Tithe lands let to villages, and worked under the open-field system.
It has been already mentioned that by far the greater part of the cultivated land is not private, but Government property, either miri or wakûf, and that the cultivator is merely the holder. Each district has certain tracts of such lands, and after the rains they are let to the different inhabitants in separate plots. The division is decided by lottery. Herr Schick has given an account of the manner in which this lottery takes place. All those who are desirous of land assemble in the sāha (an open place generally in front of the inns). The Imam, or khatib, who is writer, accountant, and general archivist to the whole village, presides over this meeting. The would-be cultivators notify how many ploughs they can muster. If a man has only a half-share in one, he joins another man with a like share. Then the whole number is divided into classes. Supposing the total number of ploughs to be forty, these would be divided into four classes of ten, and each class would choose a Sheikh to represent them. The land of course varies in quality, and this division into classes makes the distribution simpler. Say there are four classes, the land is divided into four equal portions, so that each class may have good as well as bad. When the Sheikhs have agreed that the division is fair, the lots are drawn. Each of the Sheikhs puts some little thing into the khatib's bag. Then the khatib calls out the name of one of the divisions, and some passing child is [p315] made to draw out one of the things from the bag, and to whichever Sheikh it belongs, to this class belongs the division named by the khatib. This decided, the Sheikhs have to determine the individual distribution of the land. In the case of ten ploughs to a class, they do not each receive a tenth piece of the whole, but, in order to make it as fair as possible, the land is divided into strips, so that each portion consists of a collection of strips in different parts of the village lands. The boundaries are marked by furrows or stones, and to move a neighbour's landmark is still accounted an 'accursed deed,' as in the days of ancient Israel (Deut. xix. 4). . . .
The measure by which the Fellahin divide their land is the feddân. It is decided by the amount which a man with a yoke of oxen can plough per day, and is therefore a most uncertain measure.

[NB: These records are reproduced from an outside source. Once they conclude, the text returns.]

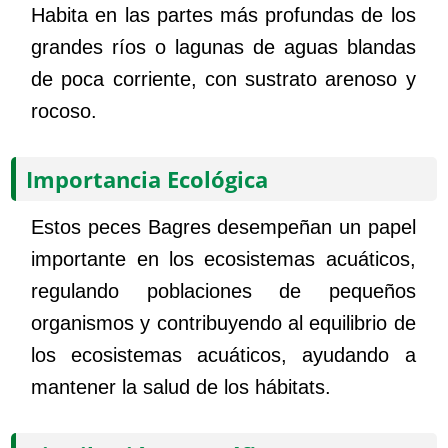
Habita en las partes más profundas de los
grandes ríos o lagunas de aguas blandas
de poca corriente, con sustrato arenoso y
rocoso.
Importancia Ecológica
Estos peces Bagres desempeñan un papel
importante en los ecosistemas acuáticos,
regulando poblaciones de pequeños
organismos y contribuyendo al equilibrio de
los ecosistemas acuáticos, ayudando a
mantener la salud de los hábitats.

Was it so on the Roman tithe lands?
This description of the mode in which public land in Palestine is often let to individual tenants or to whole villages at a rent of a tenth of the produce, and further, the picture it gives of the cultivation of the land let to a village by those villagers who supply oxen for the ploughing on an open-field system so like that of Western Europe, at least may suggest the possibility of a somewhat similar system having been adopted in the management of the tithe lands of the 'Agri Decumates.'
The allusion to the division of the fields into strips, and to the unit of land measurement being the day's work of a pair of oxen, and, we may add, the use of the same unit of measurement throughout the Turkish Empire,[471] may at least prepare us to find [p316] indications of a somewhat similar system of cultivation on the tithe lands on the Danube and the Rhine when we come to examine their conditions under the early Alamannic and Bavarian laws.
And, lastly, this Eastern illustration of the modern management of 'tithe lands' may help us to give due weight to the suggestion of Sir H. S. Maine[472] that not only on the 'ager publicus,' but even on the Roman provincial villa itself, in the organisation of the mostly barbarian and servile tenants, and of the husbandry, many features may well have been borrowed from ordinary and wide-spread customs of barbarian communities, thus partially explaining what must again and again strike us in this investigation, viz., the ease with which Roman and barbarian elements combined during the later Roman rule of the provinces and afterwards in producing a complex and joint result—the typical manorial estate.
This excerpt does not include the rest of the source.